### Your objective:
Look through the data below and show every line that includes "sont".

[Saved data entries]
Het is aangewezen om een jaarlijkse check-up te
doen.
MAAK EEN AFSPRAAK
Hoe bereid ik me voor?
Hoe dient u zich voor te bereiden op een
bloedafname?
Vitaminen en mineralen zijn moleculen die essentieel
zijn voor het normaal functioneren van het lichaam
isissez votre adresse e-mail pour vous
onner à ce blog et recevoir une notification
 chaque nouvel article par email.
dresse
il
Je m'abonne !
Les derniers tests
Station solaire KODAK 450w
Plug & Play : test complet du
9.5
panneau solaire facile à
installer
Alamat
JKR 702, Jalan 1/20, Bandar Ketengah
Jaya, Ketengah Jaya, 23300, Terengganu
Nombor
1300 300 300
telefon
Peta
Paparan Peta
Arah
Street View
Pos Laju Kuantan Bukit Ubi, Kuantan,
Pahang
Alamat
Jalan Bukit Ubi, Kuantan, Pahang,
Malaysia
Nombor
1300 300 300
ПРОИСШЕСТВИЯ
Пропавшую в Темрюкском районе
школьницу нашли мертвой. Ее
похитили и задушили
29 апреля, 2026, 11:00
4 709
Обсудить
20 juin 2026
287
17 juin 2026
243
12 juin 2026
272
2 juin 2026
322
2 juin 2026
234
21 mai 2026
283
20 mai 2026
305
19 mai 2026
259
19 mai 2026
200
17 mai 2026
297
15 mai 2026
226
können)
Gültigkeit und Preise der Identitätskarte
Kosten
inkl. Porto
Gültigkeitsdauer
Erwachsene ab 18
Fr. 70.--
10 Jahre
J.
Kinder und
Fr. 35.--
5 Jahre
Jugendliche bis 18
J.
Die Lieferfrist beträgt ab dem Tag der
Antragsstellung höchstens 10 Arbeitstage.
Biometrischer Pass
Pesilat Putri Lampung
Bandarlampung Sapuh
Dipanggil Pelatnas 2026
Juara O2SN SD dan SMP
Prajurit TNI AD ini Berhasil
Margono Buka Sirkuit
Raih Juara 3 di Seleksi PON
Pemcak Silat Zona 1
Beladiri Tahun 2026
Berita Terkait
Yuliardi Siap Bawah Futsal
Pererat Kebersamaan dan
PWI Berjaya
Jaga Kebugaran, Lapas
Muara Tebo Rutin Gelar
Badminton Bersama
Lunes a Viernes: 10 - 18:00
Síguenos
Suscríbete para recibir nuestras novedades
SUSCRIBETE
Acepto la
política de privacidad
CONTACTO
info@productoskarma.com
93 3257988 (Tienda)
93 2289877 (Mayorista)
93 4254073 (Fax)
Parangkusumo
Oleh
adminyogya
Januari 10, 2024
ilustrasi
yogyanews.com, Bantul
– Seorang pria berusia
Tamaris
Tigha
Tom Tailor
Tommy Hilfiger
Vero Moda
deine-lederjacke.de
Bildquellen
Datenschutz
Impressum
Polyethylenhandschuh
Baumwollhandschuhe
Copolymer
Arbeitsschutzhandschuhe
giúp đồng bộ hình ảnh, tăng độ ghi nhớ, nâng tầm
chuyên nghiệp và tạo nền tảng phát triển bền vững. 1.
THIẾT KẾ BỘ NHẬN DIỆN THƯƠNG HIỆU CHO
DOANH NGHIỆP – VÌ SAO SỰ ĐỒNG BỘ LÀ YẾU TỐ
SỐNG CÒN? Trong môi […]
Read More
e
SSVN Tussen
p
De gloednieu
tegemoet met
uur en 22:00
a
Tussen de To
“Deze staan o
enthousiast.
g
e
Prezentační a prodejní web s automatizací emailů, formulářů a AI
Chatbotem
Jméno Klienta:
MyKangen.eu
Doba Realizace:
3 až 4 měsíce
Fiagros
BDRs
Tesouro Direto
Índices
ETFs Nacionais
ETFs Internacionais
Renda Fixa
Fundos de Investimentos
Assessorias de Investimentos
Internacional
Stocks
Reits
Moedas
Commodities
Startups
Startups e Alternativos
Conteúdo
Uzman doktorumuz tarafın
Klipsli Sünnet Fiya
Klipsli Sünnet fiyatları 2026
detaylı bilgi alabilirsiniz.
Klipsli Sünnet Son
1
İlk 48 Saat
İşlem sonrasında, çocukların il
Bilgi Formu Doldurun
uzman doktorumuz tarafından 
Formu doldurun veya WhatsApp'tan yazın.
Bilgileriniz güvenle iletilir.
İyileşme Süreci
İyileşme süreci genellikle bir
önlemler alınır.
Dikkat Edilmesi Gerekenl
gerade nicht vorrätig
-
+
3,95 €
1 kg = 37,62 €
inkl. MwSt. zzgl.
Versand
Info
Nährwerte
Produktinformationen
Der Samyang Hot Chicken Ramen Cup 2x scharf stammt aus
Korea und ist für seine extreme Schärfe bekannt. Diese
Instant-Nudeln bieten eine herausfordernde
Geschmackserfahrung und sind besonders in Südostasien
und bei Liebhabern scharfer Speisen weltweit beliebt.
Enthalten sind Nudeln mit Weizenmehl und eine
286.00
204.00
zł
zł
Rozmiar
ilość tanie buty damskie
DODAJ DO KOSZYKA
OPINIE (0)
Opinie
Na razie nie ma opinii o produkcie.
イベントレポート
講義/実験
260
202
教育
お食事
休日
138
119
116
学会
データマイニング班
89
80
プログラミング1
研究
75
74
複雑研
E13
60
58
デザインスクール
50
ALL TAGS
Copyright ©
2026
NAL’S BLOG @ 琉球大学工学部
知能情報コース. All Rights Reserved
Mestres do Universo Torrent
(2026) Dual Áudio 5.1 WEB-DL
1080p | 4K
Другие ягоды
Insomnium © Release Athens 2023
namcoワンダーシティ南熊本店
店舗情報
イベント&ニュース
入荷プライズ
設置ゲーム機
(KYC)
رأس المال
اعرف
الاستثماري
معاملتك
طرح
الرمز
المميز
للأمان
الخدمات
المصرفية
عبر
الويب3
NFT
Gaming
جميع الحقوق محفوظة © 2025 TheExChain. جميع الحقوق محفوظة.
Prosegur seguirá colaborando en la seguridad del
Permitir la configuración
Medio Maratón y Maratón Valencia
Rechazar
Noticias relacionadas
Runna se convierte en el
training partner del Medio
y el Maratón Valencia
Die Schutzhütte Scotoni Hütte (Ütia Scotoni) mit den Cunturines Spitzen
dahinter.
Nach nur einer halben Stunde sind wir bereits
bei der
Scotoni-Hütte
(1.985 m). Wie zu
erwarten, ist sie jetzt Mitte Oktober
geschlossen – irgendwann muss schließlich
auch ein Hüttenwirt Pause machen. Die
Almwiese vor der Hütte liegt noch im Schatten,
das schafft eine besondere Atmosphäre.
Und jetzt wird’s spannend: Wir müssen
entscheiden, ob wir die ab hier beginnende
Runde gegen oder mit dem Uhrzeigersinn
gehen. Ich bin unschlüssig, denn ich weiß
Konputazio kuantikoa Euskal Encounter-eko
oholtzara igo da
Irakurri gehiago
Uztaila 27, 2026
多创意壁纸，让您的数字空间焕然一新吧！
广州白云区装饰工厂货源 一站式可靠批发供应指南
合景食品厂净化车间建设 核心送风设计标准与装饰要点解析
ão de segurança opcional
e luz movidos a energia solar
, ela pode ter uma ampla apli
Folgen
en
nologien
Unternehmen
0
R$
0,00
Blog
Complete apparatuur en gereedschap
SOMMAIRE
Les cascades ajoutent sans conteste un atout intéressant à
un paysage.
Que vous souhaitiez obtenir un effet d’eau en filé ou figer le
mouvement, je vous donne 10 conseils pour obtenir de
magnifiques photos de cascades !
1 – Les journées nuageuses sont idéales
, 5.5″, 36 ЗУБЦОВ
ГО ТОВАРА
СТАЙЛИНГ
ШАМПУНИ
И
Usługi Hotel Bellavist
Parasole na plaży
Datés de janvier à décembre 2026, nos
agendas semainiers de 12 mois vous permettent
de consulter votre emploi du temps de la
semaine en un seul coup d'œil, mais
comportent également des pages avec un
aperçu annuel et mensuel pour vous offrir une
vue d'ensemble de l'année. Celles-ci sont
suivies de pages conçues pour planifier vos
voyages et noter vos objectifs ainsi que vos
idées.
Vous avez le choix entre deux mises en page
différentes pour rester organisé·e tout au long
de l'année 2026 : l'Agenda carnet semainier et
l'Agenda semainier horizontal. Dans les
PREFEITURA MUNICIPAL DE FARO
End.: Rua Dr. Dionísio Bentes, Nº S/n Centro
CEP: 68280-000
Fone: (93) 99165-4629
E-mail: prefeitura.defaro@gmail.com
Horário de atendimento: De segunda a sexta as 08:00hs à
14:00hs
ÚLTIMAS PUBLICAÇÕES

### Problem solution:
1 – Les journées nuageuses sont idéales
vue d'ensemble de l'année. Celles-ci sont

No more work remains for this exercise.